Bulan bintang adalah simbol Islam yang banyak digunakan dalam bendera-bendera nasional. Simbol yang sama juga digunakan oleh sejumlah kelompok di Tiongkok yang ingin memisahkan diri untuk membentuk negara bernama Turkistan Timur.
Aturan itu dimaksudkan untuk memperketaan keamanan sampai 20 Agustus. Pada hari itu akan ada pergelaran olahraga atletik, demikian harian Karamay Dality menulis pada Senin.
"Mereka yang tidak mematuhi--terutama lima tipe penumpang yang dilarang--akan dilaporkan kepada polisi," kata koran tersebut.
Sebelumnya pada Juli, pemerintah ibu kota Xinjiang, Urumqi, melarang penumpang bus membawa sejumlah barang seperti pemantik api, yoghurt, dan air, sebagai upaya pencegahan serangan.
Kelompok Uighur di pengasingan dan sejumlah aktivis hak asasi manusia mengatakan bahwa kebijakan represif pemerintah di Xinjiang terhadap Islam justru menjadi penyebab kerusuhan.
"Pejabat di kota Karamay dengan sengaja mendorong kebijakan rasis dan diskriminatif yang bertujuan untuk menyingkirkan orang-orang Uighur," kata Alim Seytoff, ketua Asosiasi Uighurdi Amerika yang berkantor di Washington.
Sebagian besar perempuan Uighur saat ini tidak menggunakan jilbab dan cadar.

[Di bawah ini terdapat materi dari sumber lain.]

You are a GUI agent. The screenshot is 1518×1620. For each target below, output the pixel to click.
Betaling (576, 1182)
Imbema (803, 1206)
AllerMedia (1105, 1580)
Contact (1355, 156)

Namun sudah beberapa orang mengenakan aksesoris itu.
Di sisi lain, kepolisian telah membuat sayembara bagi orang yang memberikan informasi apapun dari "pelatihan terorisme" sampai orang yang memanjangkan janggut.
Sepanjang 18 bulan terakhir, sudah ratusan orang tewas akibat kerusuhan di Xinjiang. Para jurnalis belum dapat memverifikasi keterangan pemerintah itu akibat kebijakan pengamanan yang ketat.
Sementara pada akhir Juli, sekitar 100 orang terbunuh saat sekelompok orang berpedang menyerang dua kota di wilayah selatan Xinjiang. Pada Mei, 39 orang kehilangan nyawa akibat bom bunuh diri di Urumqi.